Pero en realidad, estas críticas por el man eran producto del Ietzer Hará, el instinto del mal. Ése es su sistema: comienza disuadiendo en las cosas pequeñas, y lo va derrumbando hacia los pecados de gravedad. Lo mismo ocurrió con los judíos: comenzaron con quejas por el man, y de eso llegaron a “lloraba por las familias”, que como explican nuestros Sabios, alude a que se lamentaban por las prohibiciones recibidas con respecto a la vida familiar, las graves leyes de adulterio, incesto, etc.

El man en nuestros días
Este tipo de incitación del Ietzer Hará existe en toda época y en todo lugar. También en nosotros se queja del “pan del Cielo” y trata de persuadir al hombre a desear “el pan de la tierra”. El man, pan del Cielo, simboliza la sabiduría de la Torá. Mientras que el pan de la Tierra representa las ciencias naturales, las ciencias seculares. El Ietzer Hará argumenta que la Torá, el pan del Cielo, no lo llena, que con su racionalidad se queda con hambre.
El instinto del mal objeta: La Torá es infinita. Aunque la estudies, no llegarás a su final. Por el contrario, cuanto más estudies, más te percatarás de su infinidad. Es preferible estudiar las ciencias seculares, donde podrás sentir la plenitud del saciado y deleitarte con tu logro personal.

Estar lleno en el alma
En un nivel más sutil y delicado, el Ietzer Hará intenta convencer para que no se estudien las enseñanzas del jasidismo, la dimensión interior de la Torá, la que se compara con “el pan del Cielo”, y que uno se de por satisfecho con el estudio de la parte revelada y abierta de la Torá, el “pan de la tierra”. Y con argumentos similares.
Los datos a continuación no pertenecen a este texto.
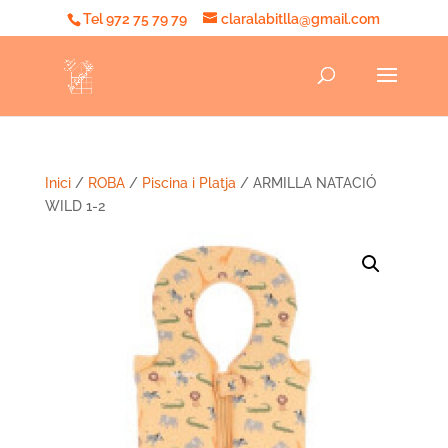
Tel 972 75 79 79
claralabitlla@gmail.com
Inici
/
ROBA
/
Piscina i Platja
/ ARMILLA NATACIÓ
WILD 1-2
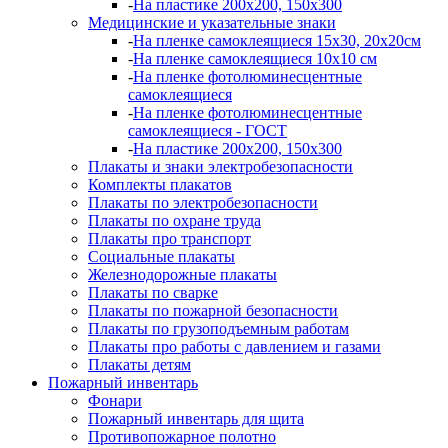
-
На пластике 200х200, 150х300
Медицинские и указательные знаки
-
На пленке самоклеящиеся 15х30, 20х20см
-
На пленке самоклеящиеся 10х10 см
-
На пленке фотолюминесцентные
самоклеящиеся
-
На пленке фотолюминесцентные
самоклеящиеся - ГОСТ
-
На пластике 200х200, 150х300
Плакаты и знаки электробезопасности
Комплекты плакатов
Плакаты по электробезопасности
Плакаты по охране труда
Плакаты про транспорт
Социальные плакаты
Железнодорожные плакаты
Плакаты по сварке
Плакаты по пожарной безопасности
Плакаты по грузоподъемным работам
Плакаты про работы с давлением и газами
Плакаты детям
Пожарный инвентарь
Фонари
Пожарный инвентарь для щита
Противопожарное полотно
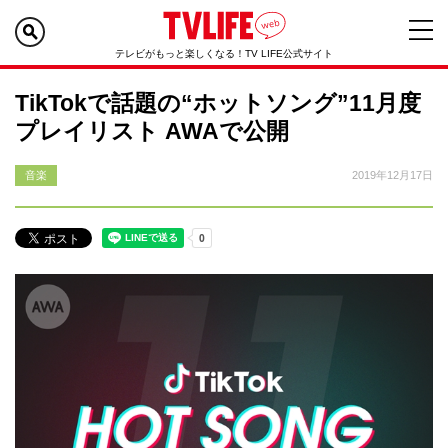
テレビがもっと楽しくなる！TV LIFE公式サイト
TikTokで話題の“ホットソング”11月度
プレイリスト AWAで公開
音楽
2019年12月17日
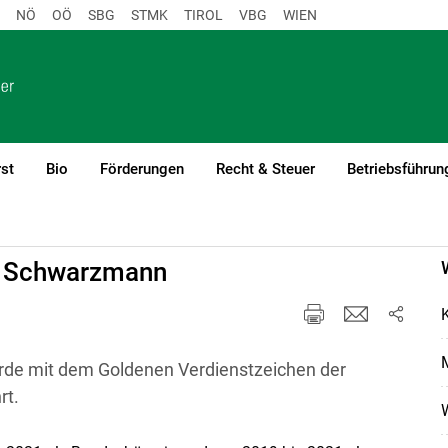
NÖ
OÖ
SBG
STMK
TIROL
VBG
WIEN
st
Bio
Förderungen
Recht & Steuer
Betriebsführun
a Schwarzmann
M
de mit dem Goldenen Verdienstzeichen der
rt.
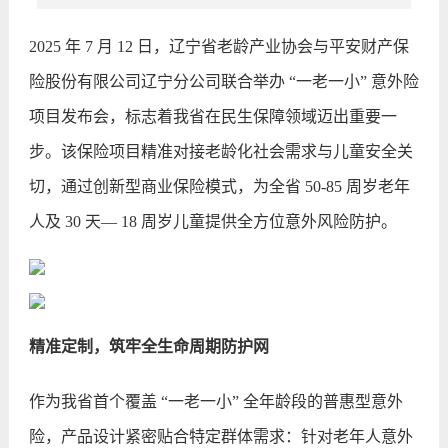
2025 年 7 月 12 日，辽宁省老龄产业协会与平安财产保
险股份有限公司辽宁分公司联合举办 “一老一小” 意外险
项目发布会，标志着我省在民生保障领域迈出重要一
步。该保险项目精准对接老龄化社会需求与儿童安全关
切，通过创新型商业保险模式，为全省 50-85 周岁老年
人及 30 天— 18 周岁儿童提供全方位意外风险防护。
精准定制，筑牢全生命周期防护网
作为我省首个覆盖 “一老一小” 全年龄段的普惠型意外
险，产品设计紧密贴合特定群体需求：针对老年人意外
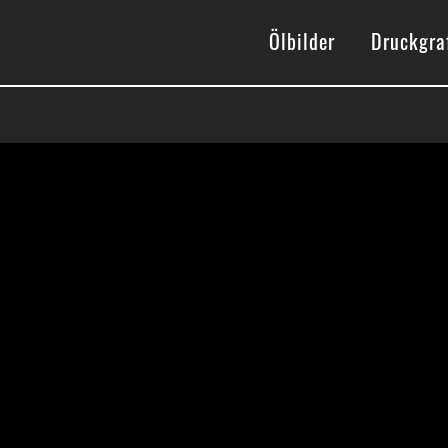
gation
Ölbilder
Druckgra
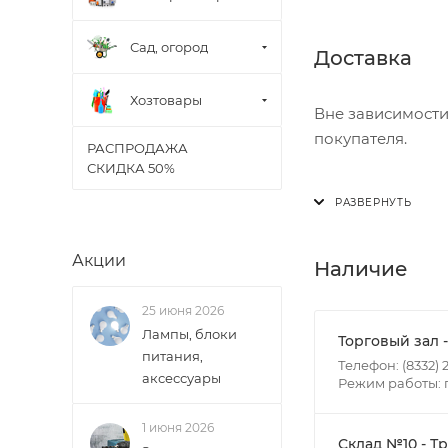
Сад, огород
Доставка
Хозтовары
Вне зависимости
покупателя.
РАСПРОДАЖА
СКИДКА 50%
Доставка осущест
В субботу с 8:00 
Акции
Итоговая стоимос
Наличие
- зоны доставки;
25 июня 2026
- веса и габарит
Лампы, блоки
- количества тор
Торговый зал 
питания,
Телефон: (8332) 2
аксессуары
Режим работы: пн
Границы доставки
• Дзержинского 
1 июня 2026
• Ленина - 65 ле
Склад №10 - Т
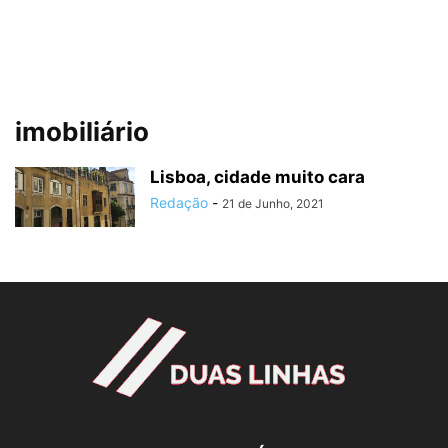
imobiliário
Lisboa, cidade muito cara
Redação
-
21 de Junho, 2021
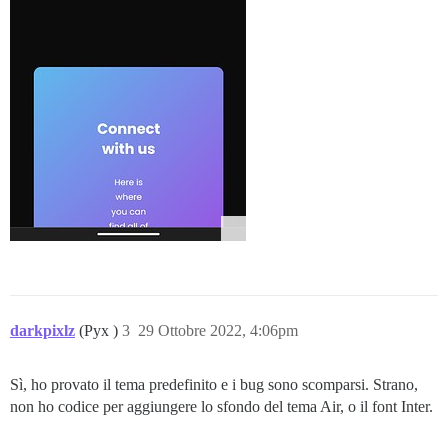
darkpixlz
(Pyx )
3
29 Ottobre 2022, 4:06pm
Sì, ho provato il tema predefinito e i bug sono scomparsi. Strano,
non ho codice per aggiungere lo sfondo del tema Air, o il font Inter.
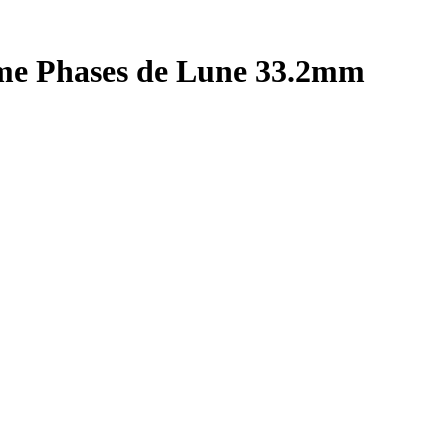
me Phases de Lune 33.2mm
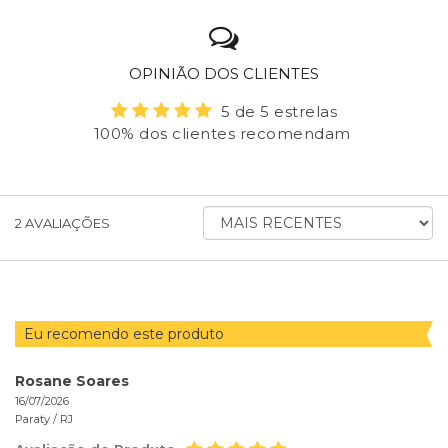
OPINIÃO DOS CLIENTES
5 de 5 estrelas
100% dos clientes recomendam
ORDENAR
2
AVALIAÇÕES
AVALIAÇÕES
POR
Eu recomendo este produto
Rosane Soares
16/07/2026
Paraty /
RJ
Pero lo opuesto es la verdad: siendo que el judío es esencialmente una entidad espiritual, es imposible que experimente la verdadera plenitud interior de los temas terrenales. La verdadera saciedad del alma Divina puede darse solo a través del estudio de la Torá y de la dimensión interior de la Torá, a través de las cuales se une el alma con el infinito de Di-s.